Getting a tattoo is a big step so it is important that you do a bit of research beforehand. It would be prudent to arrange to have chat with your tattoo artist before any work is commenced. You should use this time to ask any question or express any concerns you might have; your tattoo artist should be able to answer all your queries. It is perfectly acceptable for you quiz the tattoo artist in regards to their background and skill. How they reply to your questions should be a big determining factor in your decision to have a tattoo.

The type of questions you will ask the tattoo artist will be your attempt to establish their reliability and skill. You should begin by finding out about the tattoo parlor itself; how long have they been opened and how much business they get – you will be able to get an idea about this yourself by observing the comings and goings in the shop while you have your chat. With a bit of luck the shop will be a member of the Better Business Bureau, or similar organization, and you will be able to check up on their credentials and there will be a record of any complaints made against them. Don’t be afraid to ask about the tattoo artists credentials; having a tattoo is a potentially dangerous undertaking if the artist does not know what they are doing and you could be at risk of infection and disease from unsterilized needles. The fact that any tattoo artist spends so much of their time dealing with needles means that they must be competent and conscientious to be able to work safely. If your tattoo artist has the right credentials and reputation then you can feel secure that the work done will be not only of high quality, but also safe.

Another thing that you will need to ask during your initial interview is the parlor’s attitude towards guaranteeing their work and their refund policy. A tattoo can cost a bit of money so you need to make sure that you get value for your cash. In the unlikely event that the tattoo doesn’t turn out as expected will the artist be prepared to do corrections for free? If you are unhappy with the final result, will the tattoo artist be prepared to refund your money? It is important to have these things clear before committing yourself to any work.
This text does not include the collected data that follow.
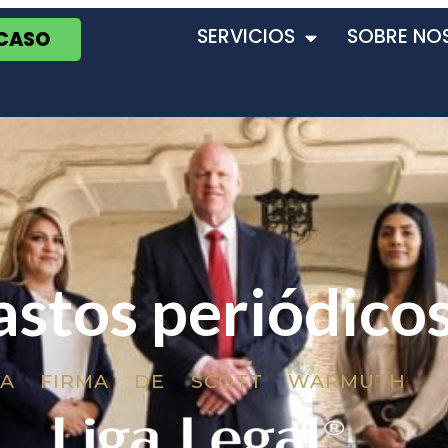
SERVICIOS
SOBRE NO
 CASO
stos periódico
LA FIRMA DE SCOTT WARMUTH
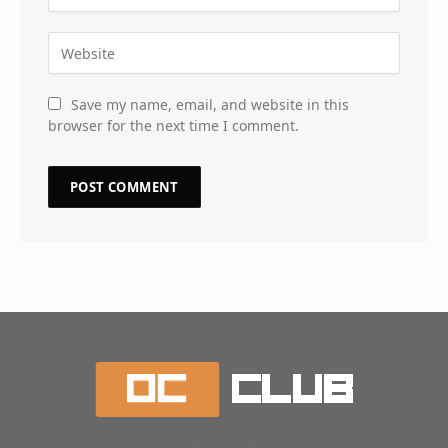
Save my name, email, and website in this
browser for the next time I comment.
The next thing that you will want to know about is the cost of any work you are considering; you do not want to commit yourself to anything unless you are sure about how much the final design is going to cost you. Large tattoos can end up costing a lot of money and even the smaller ones can be far from cheap. You don’t want to get a nasty shock after the work is done so ensure that you agree to a price before you commence any work. After the tattoo is on your arm is the wrong time to be negotiating the price.

A good tattoo artist will explain to you beforehand about the risks of infection and provide you with information. The better ones will have written documentation that you can take away with you to digest at your leisure.  There is information that you need to aware of in order to prevent infection or other complications during the healing phase after the work is completed. Once again you should ask questions and not be afraid to express any concerns you might have.
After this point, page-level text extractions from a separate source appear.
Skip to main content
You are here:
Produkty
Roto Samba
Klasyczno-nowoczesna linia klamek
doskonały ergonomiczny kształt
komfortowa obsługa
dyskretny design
Many people suffer from a fear of needles and this could be the main thing preventing them from getting a tattoo or making them nervous about their forthcoming work. Do mention this to your tattoo artist. There is no real way around the use of needles during the making of a permanent body design, but if the tattoo artist is aware of your fear he will be able to ease the process and offer suggestion which will make having your tattoo a more comfortable experience.
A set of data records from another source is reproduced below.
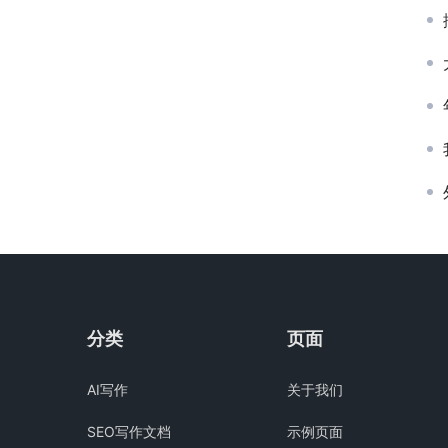
分类
页面
AI写作
关于我们
SEO写作文档
示例页面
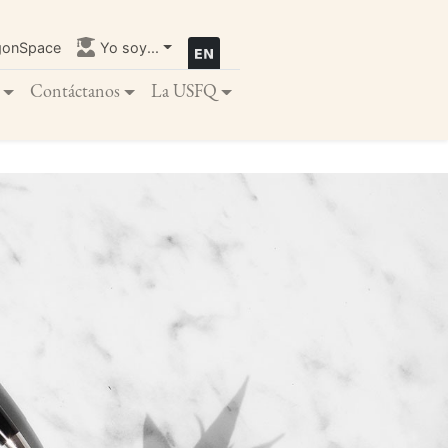
gonSpace
Yo soy...
Contáctanos
La USFQ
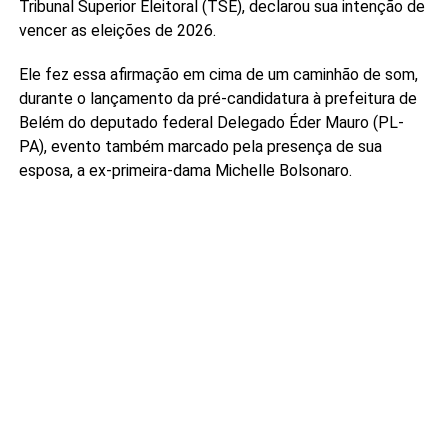
Tribunal Superior Eleitoral (TSE), declarou sua intenção de
vencer as eleições de 2026.
Ele fez essa afirmação em cima de um caminhão de som,
durante o lançamento da pré-candidatura à prefeitura de
Belém do deputado federal Delegado Éder Mauro (PL-
PA), evento também marcado pela presença de sua
esposa, a ex-primeira-dama Michelle Bolsonaro.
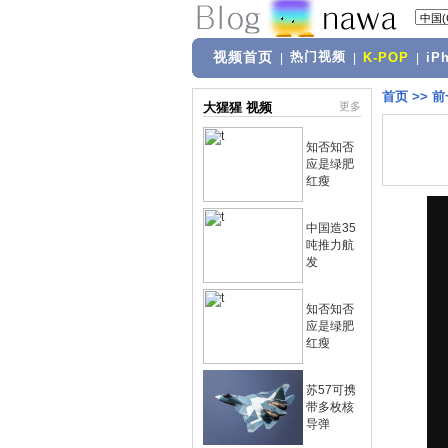
视频首页
热门视频
|
|
K-POP
|
iP
首页
>>
前
大猩猩 视频
更多
知否知否
应是绿肥
红瘦
中国造35
吨推力航
发
知否知否
应是绿肥
红瘦
苏57可携
带多枚核
导弹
There is no such a thing as foolish question when you are the customer. You have the right to get as much information as you can and if the tattoo artist tries to fob you off or if they refuse to answer your concerns then you should take your business to a more professional operation. The possible risks involved with having a tattoo are enough to mean that you must take the whole business serious; if your chosen artist does not respect your concerns you should find one that does.